Grâce à la force de ses écrivains et à la qualité des traductions, la littérature finlandaise s’impose à bas bruit en France. Par exemple, les soixante « écrivains, éditeurs, libraires, traducteurs, critiques français et internationaux » invités récemment par Télérama à choisir « 25 chefs-d’œuvre de la littérature mondiale qui vont marquer le XXIᵉ siècle » ont retenu deux romans finlandais : O de Miki Liukkonen et Purge de Sofi Oksanen. Plusieurs livres parus ces derniers temps témoignent à la fois de l’affirmation de personnalités originales et de l’inventivité des autrices et auteurs finlandais quant aux formes littéraires.
Après Le plus petit dénominateur commun, dans les deux tomes suivants de La trilogie de Helsinki, Pirkko Saisio continue de dresser le portrait autobiographique d’un fort caractère. À contre-jour raconte les années lycée, période hésitante, de recherche, entre mentors et amours, sans que la distinction soit très claire dans l’esprit de l’adolescente, sous les pluies de l’hiver ou les lumières tamisées d’appartements où, les yeux dans les yeux, on échange sur l’art et la littérature. C’est aussi le temps de l’éloignement d’avec les parents, dont la jeune fille ne porte pas seule la responsabilité. Éloignement par l’esprit mais aussi physique : Pirkko part travailler un été dans un orphelinat en Suisse. À contre-jour alterne le récit de la parenthèse helvétique et celui de la vie finlandaise, comme si, pour saisir la formation d’une personnalité, plus que de la raconter chronologiquement, il importait de la comparer dans deux situations très différentes.
Au lycée, Pirkko est fascinée par sa professeure de lettres, qu’elle surnomme « Valet de Carreau ». L’ambiguïté de ce sobriquet suggérant déjà ce que l’adolescente ne comprend pas encore. De Valet de Carreau, l’adolescente espère l’attention et de l’aide pour devenir écrivaine. Sinon, elle les trouvera auprès de Maria, condisciple plus âgée et rebelle.
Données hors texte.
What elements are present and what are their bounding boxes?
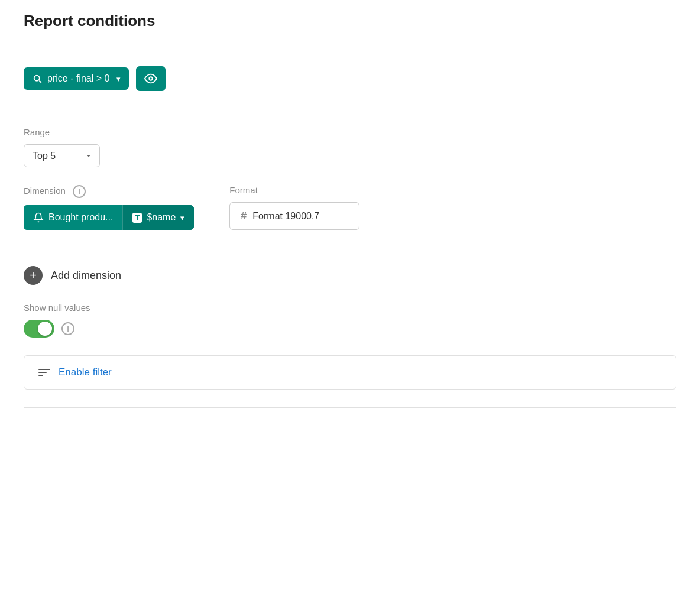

En Suisse, la jeune fille est confrontée à un autre monde, plus dur, puisqu’il est celui d’enfants délaissés par leurs parents. « La Capitaine », femme du directeur, mène l’orphelinat à coups de sermons et de préjugés. Mais les personnages ne sont pas enfermés dans les clichés, la vie est plus compliquée. Cherchant l’approbation de la Capitaine, la jeune Pirkko se révèle plus intolérante et bien-pensante qu’elle, s’aveuglant, ne voyant ce qui l’entoure qu’« à contre-jour ».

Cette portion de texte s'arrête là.